A Century of a Million Deaths Per Year

Tuesday, November 14, 2017

I'm a bit late to this party, but let me recommend one last look at Communism on its centenary, this one by Robert Tracinski of The Federalist. Here are the closing paragraphs:

A few victims of a political ideology that has become fashionable in America. (Image via Wikipedia)
The only person who fully grasped these lessons was the Russian émigré Ayn Rand. She escaped the Soviet Union and set out to revive individualism and build a philosophy that redefined the meaning and moral status of individual self-interest. She would later explain: "Stalin did not corrupt a noble ideal ... . If service and self-sacrifice are a moral ideal, and if the 'selfishness' of human nature prevents men from leaping into sacrificial furnaces, there is no reason ... why a dictator should not push them in at the point of bayonets -- for their own good, or the good of humanity, or the good of posterity, or the good of the latest bureaucrat's latest five-year plan. There is no reason that they can name to oppose any atrocity. The value of a man's life? His right to exist? His right to pursue his own happiness? These are concepts that belong to individualism and capitalism."

If Communism represents the full implementation of a commonly accepted view of morality, we can understand the compulsion to make excuses for it, to claim it's never really been tried, to forget its disasters and atrocities, to allow only a gauzy airbrushed version of its history, and to desperately wish that if we just tried it one more time and really did it right, we would finally reach the promised paradise.

We've done that for a full century, and even longer. After all, Communism was tried on a small scale, in voluntary utopian communities, for more than a century before it failed upward and took over entire countries.
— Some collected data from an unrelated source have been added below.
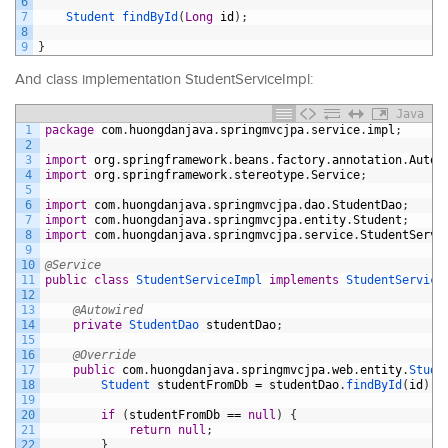
6
7
Student 
findById
(
Long
id
)
;
8
9
}
And class implementation StudentServiceImpl:
Java
1
package
com
.
huongdanjava
.
springmvcjpa
.
service
.
impl
;
2
3
import
org
.
springframework
.
beans
.
factory
.
annotation
.
Autow
4
import
org
.
springframework
.
stereotype
.
Service
;
5
6
import
com
.
huongdanjava
.
springmvcjpa
.
dao
.
StudentDao
;
7
import
com
.
huongdanjava
.
springmvcjpa
.
entity
.
Student
;
8
import
com
.
huongdanjava
.
springmvcjpa
.
service
.
StudentServi
9
10
@Service
11
public
class
StudentServiceImpl
implements
StudentService
12
13
@Autowired
14
private
StudentDao 
studentDao
;
15
16
@Override
17
public
com
.
huongdanjava
.
springmvcjpa
.
web
.
entity
.
Stude
18
Student 
studentFromDb
=
studentDao
.
findById
(
id
)
;
19
20
if
(
studentFromDb
==
null
)
{
21
return
null
;
22
}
It's time to start grasping the moral lessons before we're forced to live once more through the nightmare of chasing the Communist dream. [bold added]
Read the whole thing, particularly if you or someone you know is fond of saying that Communism "doesn't work."

-- CAV

P.S. One more. I'll pass along word of a lecture I plan to listen to, "Socialism's Legacy," by Alan Kors, which was delivered at the Clemson Institute for the Study of Capitalism. It's an hour and a half, but I am confident based on the source of the recommendation that it will be worthwhile. Kors, by the way, wrote the following, as quoted by Glenn Reynolds:
No cause, ever, in the history of all mankind, has produced more cold-blooded tyrants, more slaughtered innocents, and more orphans than socialism with power. It surpassed, exponentially, all other systems of production in turning out the dead. The bodies are all around us. And here is the problem: No one talks about them. No one honors them. No one does penance for them. No one has committed suicide for having been an apologist for those who did this to them. No one pays for them. No one is hunted down to account for them. It is exactly what Solzhenitsyn foresaw in The Gulag Archipelago: "No, no one would have to answer. No one would be looked into." [italics in original, bold added]
None of this will occur until knowledge of a proper ethical alternative to altruism becomes better known and respected.